- **Instructions to follow**:
Would you return the entries below exactly from the line containing "sprzedaży jeszcze" onward, ending with the final line and including it, and nothing else?

[Data entries]
========
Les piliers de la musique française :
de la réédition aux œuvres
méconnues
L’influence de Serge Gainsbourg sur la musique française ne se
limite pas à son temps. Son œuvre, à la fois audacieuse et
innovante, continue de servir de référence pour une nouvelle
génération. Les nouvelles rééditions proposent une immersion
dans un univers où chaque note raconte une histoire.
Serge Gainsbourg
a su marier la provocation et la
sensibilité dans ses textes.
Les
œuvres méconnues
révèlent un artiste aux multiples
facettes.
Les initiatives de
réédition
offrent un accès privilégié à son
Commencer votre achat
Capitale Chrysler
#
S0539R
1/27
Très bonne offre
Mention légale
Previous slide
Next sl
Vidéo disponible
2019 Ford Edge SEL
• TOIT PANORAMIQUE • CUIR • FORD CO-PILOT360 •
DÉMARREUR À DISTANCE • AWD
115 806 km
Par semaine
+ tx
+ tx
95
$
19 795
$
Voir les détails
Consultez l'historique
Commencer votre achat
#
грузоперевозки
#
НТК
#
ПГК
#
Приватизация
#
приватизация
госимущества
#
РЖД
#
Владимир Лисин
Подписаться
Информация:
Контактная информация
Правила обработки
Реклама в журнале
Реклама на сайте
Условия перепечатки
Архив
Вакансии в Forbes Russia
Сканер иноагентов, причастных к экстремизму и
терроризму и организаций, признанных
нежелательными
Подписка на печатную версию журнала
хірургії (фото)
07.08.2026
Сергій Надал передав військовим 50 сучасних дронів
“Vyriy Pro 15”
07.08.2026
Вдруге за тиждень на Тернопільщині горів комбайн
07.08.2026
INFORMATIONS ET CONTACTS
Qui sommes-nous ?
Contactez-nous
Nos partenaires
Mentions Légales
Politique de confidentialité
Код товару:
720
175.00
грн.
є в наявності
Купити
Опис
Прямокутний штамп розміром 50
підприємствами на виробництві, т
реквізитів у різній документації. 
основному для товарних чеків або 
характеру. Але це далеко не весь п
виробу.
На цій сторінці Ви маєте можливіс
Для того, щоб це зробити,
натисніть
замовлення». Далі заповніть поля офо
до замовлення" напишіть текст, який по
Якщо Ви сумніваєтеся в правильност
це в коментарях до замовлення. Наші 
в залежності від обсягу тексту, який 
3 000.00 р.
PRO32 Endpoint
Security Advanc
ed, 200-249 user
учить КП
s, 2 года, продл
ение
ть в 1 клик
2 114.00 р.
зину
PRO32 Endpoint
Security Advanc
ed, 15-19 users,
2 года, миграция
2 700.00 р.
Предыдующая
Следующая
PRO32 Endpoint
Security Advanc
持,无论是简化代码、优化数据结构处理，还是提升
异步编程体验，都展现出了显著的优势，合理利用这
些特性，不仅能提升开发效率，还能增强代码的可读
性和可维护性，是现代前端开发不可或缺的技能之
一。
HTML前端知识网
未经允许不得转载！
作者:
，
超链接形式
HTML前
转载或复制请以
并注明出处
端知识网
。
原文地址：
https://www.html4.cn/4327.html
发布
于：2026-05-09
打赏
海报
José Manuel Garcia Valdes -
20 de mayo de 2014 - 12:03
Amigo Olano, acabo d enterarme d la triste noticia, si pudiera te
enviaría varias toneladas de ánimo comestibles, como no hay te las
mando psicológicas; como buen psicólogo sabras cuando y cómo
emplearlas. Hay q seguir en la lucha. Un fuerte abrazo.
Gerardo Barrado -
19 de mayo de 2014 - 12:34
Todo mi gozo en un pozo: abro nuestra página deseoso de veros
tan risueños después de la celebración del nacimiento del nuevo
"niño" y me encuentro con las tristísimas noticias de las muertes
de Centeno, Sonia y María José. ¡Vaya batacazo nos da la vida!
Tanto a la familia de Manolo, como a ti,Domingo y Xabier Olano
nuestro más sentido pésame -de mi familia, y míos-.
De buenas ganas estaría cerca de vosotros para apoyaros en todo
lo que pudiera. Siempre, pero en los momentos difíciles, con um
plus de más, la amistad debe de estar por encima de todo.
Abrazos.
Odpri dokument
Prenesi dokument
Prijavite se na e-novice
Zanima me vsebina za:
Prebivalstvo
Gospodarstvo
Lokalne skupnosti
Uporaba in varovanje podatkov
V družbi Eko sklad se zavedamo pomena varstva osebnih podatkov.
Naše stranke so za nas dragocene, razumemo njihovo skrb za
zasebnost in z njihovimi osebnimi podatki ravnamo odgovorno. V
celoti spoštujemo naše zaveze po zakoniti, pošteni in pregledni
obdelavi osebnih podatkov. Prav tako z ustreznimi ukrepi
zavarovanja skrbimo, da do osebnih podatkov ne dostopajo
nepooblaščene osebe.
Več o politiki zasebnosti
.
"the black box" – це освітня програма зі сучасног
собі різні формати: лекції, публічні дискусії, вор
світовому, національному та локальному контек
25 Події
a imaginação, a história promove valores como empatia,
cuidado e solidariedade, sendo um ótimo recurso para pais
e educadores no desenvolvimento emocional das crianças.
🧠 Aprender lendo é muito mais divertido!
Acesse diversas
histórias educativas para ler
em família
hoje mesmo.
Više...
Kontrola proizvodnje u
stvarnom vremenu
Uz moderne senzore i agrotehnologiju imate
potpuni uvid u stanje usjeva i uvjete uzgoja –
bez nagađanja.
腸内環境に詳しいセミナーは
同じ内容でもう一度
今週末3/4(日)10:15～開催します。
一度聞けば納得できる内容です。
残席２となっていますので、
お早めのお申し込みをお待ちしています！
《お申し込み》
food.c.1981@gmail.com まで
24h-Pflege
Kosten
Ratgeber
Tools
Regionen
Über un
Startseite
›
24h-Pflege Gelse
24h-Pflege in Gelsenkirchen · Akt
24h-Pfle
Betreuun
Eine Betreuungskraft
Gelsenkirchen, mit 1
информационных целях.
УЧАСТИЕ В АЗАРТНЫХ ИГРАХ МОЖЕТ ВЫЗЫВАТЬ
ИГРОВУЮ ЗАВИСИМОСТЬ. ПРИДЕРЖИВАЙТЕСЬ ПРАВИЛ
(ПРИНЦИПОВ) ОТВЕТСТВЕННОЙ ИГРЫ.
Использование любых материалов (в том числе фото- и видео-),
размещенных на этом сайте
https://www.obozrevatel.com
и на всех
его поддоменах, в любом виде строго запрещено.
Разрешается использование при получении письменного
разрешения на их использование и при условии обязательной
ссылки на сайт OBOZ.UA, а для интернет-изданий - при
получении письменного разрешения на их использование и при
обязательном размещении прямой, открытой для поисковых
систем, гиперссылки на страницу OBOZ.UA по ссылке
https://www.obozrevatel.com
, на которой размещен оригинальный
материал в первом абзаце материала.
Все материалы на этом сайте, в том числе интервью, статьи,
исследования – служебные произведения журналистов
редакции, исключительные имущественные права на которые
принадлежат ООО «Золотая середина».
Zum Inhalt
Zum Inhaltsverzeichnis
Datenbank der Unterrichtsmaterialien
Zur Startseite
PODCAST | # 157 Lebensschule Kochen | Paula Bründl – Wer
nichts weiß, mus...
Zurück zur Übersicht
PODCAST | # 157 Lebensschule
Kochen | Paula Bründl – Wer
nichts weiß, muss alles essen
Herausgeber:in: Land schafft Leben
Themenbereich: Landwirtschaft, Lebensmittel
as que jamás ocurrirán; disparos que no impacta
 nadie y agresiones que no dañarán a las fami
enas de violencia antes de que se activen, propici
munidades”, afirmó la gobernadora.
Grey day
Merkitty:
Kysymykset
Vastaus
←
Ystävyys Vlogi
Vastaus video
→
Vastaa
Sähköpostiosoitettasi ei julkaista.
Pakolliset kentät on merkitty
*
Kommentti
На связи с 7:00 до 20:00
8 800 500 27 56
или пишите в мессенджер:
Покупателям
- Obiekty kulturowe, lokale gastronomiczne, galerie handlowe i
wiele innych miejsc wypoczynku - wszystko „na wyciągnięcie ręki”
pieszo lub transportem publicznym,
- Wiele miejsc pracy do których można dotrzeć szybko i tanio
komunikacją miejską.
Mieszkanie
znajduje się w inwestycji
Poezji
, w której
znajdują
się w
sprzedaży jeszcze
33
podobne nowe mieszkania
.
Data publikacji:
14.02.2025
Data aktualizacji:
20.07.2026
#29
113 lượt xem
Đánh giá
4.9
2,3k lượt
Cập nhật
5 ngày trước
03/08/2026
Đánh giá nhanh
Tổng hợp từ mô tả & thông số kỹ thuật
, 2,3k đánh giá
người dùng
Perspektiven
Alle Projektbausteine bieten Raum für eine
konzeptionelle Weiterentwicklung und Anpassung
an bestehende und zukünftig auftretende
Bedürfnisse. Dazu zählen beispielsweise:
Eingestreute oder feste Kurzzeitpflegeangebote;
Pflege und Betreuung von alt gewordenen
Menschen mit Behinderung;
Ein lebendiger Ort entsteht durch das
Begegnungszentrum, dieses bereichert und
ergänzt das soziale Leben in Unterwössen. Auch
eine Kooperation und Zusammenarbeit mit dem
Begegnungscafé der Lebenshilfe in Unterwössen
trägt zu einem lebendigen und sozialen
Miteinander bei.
========
- **Task output**:
sprzedaży jeszcze
33
podobne nowe mieszkania
.
Data publikacji:
14.02.2025
Data aktualizacji:
20.07.2026
#29
113 lượt xem
Đánh giá
4.9
2,3k lượt
Cập nhật
5 ngày trước
03/08/2026
Đánh giá nhanh
Tổng hợp từ mô tả & thông số kỹ thuật
, 2,3k đánh giá
người dùng
Perspektiven
Alle Projektbausteine bieten Raum für eine
konzeptionelle Weiterentwicklung und Anpassung
an bestehende und zukünftig auftretende
Bedürfnisse. Dazu zählen beispielsweise:
Eingestreute oder feste Kurzzeitpflegeangebote;
Pflege und Betreuung von alt gewordenen
Menschen mit Behinderung;
Ein lebendiger Ort entsteht durch das
Begegnungszentrum, dieses bereichert und
ergänzt das soziale Leben in Unterwössen. Auch
eine Kooperation und Zusammenarbeit mit dem
Begegnungscafé der Lebenshilfe in Unterwössen
trägt zu einem lebendigen und sozialen
Miteinander bei.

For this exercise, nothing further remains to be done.